Écrite le 25 avril 1429, cette tribune assume sa partialité : elle dit l’espérance d’une partie d’Orléans et de la cour de Bourges, non un fait ni un pronostic. Que la Pucelle soit envoyée du Ciel et qu’elle réussisse, nous l’espérons sans le tenir pour acquis ; de l’issue, nous ne savons rien.

Ce que l’on sait

  • Une jeune fille venue des marches de Lorraine, dite la Pucelle, s’est présentée à la cour du dauphin à Chinon à la fin de l’hiver et affirme être envoyée de Dieu pour secourir Orléans.
  • Elle a été soumise pendant plusieurs semaines à un examen par des clercs à Poitiers, sous l’autorité de l’archevêque de Reims, et le dauphin a résolu de se servir d’elle.
  • Une armée de secours se rassemble au château de Blois pour ravitailler Orléans assiégée.
  • Des prophéties prêtées à Merlin et à d’autres, annonçant le royaume relevé par une vierge des marches de Lorraine, circulaient déjà dans les campagnes avant la venue de la Pucelle.

Ce que l’on ignore

  • Si la Pucelle parviendra à faire lever le siège d’Orléans, et plus largement l’issue de la guerre : nul ne le sait.
  • La nature véritable de sa mission et de ses « voix » : envoyée de Dieu, comme elle le dit et comme beaucoup l’espèrent, ou non — cela relève de la croyance, non de la preuve.
  • L’authenticité et la portée des vieilles prophéties qu’on lui applique, dont l’origine et l’exactitude ne peuvent être établies.

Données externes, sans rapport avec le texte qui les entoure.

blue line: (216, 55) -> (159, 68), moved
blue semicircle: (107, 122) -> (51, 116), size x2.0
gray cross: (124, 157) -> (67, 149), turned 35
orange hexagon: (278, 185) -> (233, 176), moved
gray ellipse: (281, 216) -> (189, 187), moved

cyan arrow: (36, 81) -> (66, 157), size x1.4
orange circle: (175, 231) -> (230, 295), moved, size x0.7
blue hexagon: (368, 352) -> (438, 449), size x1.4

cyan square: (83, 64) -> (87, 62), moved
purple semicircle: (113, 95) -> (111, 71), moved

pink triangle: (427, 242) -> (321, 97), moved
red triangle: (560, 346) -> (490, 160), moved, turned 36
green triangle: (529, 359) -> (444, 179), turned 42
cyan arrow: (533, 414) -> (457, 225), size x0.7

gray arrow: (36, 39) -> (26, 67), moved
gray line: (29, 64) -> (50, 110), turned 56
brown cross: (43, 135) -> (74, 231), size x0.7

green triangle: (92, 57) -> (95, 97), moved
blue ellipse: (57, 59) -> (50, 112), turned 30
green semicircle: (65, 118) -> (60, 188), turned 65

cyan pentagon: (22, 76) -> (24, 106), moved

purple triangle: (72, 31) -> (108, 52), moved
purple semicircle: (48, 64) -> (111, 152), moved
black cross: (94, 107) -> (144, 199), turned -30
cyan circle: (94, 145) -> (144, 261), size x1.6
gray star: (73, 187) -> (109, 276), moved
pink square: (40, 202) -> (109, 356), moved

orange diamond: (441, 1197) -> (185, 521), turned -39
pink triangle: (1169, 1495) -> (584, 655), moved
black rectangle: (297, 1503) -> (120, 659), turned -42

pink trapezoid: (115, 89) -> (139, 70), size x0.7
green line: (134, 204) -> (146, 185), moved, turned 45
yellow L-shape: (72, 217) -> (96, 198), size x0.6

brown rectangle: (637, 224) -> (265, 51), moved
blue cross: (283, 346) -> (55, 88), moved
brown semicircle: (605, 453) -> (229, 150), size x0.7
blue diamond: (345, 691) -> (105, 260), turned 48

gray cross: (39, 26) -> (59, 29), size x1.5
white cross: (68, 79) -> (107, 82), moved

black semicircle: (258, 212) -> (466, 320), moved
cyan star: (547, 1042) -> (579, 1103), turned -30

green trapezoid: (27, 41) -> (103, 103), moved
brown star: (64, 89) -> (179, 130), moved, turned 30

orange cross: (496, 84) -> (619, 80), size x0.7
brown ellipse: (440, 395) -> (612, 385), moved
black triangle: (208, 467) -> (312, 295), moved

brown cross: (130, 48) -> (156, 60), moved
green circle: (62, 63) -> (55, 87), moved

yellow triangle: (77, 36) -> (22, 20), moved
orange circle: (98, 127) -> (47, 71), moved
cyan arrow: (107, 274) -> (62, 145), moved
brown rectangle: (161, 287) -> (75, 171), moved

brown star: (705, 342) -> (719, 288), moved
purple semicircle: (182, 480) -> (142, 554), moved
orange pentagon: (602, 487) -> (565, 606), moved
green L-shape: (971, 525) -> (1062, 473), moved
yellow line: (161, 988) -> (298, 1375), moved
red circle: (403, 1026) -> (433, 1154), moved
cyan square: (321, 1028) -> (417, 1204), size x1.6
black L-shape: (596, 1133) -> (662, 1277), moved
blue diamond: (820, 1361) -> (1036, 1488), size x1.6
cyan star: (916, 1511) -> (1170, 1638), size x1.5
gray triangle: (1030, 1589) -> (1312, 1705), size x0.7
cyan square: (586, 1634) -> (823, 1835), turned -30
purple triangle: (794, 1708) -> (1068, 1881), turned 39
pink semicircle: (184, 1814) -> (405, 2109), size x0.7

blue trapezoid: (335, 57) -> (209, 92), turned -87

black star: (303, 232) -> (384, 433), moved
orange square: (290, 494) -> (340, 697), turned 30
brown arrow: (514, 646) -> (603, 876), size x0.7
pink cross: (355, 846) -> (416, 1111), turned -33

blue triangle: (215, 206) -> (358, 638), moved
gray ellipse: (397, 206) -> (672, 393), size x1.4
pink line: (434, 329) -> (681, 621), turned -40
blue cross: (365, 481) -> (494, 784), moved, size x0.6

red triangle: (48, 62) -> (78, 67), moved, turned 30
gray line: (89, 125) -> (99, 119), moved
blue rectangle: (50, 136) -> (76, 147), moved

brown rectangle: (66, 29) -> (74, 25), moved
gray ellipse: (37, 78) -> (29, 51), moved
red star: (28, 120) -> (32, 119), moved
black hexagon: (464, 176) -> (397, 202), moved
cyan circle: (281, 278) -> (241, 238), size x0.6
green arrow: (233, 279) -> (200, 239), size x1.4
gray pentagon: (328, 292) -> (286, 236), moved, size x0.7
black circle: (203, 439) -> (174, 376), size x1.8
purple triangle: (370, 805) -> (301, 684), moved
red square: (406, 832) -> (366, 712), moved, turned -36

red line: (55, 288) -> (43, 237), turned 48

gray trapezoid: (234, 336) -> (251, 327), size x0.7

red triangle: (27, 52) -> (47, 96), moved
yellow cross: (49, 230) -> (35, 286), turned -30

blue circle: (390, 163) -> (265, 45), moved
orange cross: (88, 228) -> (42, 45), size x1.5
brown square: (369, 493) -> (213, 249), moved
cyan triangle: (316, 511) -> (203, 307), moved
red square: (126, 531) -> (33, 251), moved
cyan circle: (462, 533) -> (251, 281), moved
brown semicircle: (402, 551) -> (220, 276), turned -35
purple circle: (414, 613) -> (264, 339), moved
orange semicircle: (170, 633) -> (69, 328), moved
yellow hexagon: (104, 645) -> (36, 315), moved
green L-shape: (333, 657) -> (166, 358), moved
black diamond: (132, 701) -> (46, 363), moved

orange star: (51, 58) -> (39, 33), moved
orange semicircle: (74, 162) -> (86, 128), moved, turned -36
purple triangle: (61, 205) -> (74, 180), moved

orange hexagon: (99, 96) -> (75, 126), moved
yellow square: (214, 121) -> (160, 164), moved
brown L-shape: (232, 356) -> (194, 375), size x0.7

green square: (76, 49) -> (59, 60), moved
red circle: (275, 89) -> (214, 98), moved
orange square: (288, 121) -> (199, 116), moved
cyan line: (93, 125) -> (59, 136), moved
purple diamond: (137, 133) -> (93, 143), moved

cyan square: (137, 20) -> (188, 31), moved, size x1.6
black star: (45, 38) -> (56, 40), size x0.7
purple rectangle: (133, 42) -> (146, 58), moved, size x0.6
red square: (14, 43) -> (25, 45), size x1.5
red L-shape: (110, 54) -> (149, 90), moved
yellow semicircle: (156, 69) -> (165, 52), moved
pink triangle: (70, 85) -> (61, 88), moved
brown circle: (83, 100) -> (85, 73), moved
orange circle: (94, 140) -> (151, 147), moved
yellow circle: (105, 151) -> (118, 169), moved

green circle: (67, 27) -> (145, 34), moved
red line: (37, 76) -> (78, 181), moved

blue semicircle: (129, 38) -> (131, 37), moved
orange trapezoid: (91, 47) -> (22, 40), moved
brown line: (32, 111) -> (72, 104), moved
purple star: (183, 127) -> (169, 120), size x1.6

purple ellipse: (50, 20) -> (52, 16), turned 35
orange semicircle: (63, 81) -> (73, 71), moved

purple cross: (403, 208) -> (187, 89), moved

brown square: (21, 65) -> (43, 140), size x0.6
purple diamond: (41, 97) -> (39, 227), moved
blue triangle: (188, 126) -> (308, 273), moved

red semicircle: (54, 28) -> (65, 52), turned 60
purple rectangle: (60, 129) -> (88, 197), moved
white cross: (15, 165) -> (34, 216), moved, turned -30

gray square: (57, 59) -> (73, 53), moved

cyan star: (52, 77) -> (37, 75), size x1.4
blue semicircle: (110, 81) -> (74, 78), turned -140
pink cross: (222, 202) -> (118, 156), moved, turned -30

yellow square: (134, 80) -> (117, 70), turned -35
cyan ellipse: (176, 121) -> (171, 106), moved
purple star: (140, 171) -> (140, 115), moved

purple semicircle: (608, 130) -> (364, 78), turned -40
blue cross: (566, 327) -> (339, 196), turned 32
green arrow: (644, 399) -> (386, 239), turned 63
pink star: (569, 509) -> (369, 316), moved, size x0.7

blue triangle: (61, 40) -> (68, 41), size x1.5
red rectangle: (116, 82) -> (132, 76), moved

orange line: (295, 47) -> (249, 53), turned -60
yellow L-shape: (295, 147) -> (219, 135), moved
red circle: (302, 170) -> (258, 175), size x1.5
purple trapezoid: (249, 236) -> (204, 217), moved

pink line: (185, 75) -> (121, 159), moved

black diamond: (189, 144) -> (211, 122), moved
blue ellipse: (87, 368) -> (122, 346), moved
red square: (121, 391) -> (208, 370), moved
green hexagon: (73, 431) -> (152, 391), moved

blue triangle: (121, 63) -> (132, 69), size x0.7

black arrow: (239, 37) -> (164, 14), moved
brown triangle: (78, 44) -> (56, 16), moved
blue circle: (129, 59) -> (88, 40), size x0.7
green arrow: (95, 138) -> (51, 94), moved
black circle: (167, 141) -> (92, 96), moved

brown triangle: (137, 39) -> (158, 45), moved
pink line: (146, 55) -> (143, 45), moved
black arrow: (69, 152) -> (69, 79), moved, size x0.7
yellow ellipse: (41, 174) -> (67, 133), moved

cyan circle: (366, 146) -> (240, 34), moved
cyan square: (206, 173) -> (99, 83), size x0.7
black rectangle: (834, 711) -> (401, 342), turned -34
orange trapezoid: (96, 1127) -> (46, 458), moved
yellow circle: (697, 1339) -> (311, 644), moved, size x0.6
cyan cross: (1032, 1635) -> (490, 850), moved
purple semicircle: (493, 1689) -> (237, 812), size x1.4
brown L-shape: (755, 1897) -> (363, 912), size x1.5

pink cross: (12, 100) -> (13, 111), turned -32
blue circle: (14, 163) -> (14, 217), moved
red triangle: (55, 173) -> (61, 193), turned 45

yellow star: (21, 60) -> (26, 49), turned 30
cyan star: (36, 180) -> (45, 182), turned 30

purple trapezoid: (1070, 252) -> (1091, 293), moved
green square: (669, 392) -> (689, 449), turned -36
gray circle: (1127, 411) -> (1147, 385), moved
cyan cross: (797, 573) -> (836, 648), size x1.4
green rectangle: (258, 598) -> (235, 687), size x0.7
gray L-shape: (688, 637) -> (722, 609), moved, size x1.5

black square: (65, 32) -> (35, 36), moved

Sources historiques utilisées

secondary

Jeanne d’Arc — Wikipédia

Origine, départ de Vaucouleurs, réception à Chinon, examen de Poitiers, présence au siège d’Orléans.

editorial-reconstruction

Reconstitution éditoriale — Les Échos du Passé

Les formulations « à chaud » imitent une feuille d’information du temps du siège ; reconstitution maison croisée sur les sources ci-dessus, sans rien avancer qui n’ait été recoupé.

Les lecteurs réagissent

Les lecteurs réagissent

Commentaires reconstitués : profils, sensibilités et disputes sont imaginés à partir des clivages du moment. La modération aussi a ses petites lâchetés.

5 commentaires
MarionDeLaTourNeuve 25 avril 1429, au matin

Merci d’écrire enfin le cœur chaud ! Depuis l’automne on ne nous sert que prudence et mauvaises nouvelles. Oui, Dieu choisit les humbles pour confondre les puissants, les Écritures le disent. À la grâce de Dieu, et que le Ciel garde la Pucelle !

👍 104 · 🚩 5
MaistreEnDivinité 25 avril 1429, à midi

Belle tribune, mais elle prend le désir pour la preuve. Que les docteurs de Poitiers ne l’aient rien trouvée de contraire à la foi, soit — cela dit qu’elle est bonne chrétienne, non qu’elle est envoyée de Dieu. Voyez les fruits avant de juger l’arbre : les fruits, à cette heure, on ne les a pas encore.

👍 49 · 🚩 21
PourLeGentilDauphin 25 avril 1429, à vêpres

On les aura, les fruits, et bientôt : une armée de secours marche sur Orléans, avec des vivres et des chariots. Ça, maistre, ce n’est plus rumeur de veillée. Priez donc au lieu de raisonner.

👍 71 · 🚩 9
AmiDeLaPaix 25 avril 1429, à vêpres

De vieux dits de Merlin pour gouverner un royaume : voilà à quoi l’on se raccroche. On plaindrait presque le pauvre monde qu’on berce ainsi de prophéties.

👍 6 · 🚩 52
AuPrixDuBoisseau 25 avril 1429, à la nuit

Prophétie ou non, l’article dit une chose qui me tient au ventre : des hommes, des vivres, des chariots, qui marchent. Voilà l’espérance qui se mange. Le reste, je le laisse aux clercs.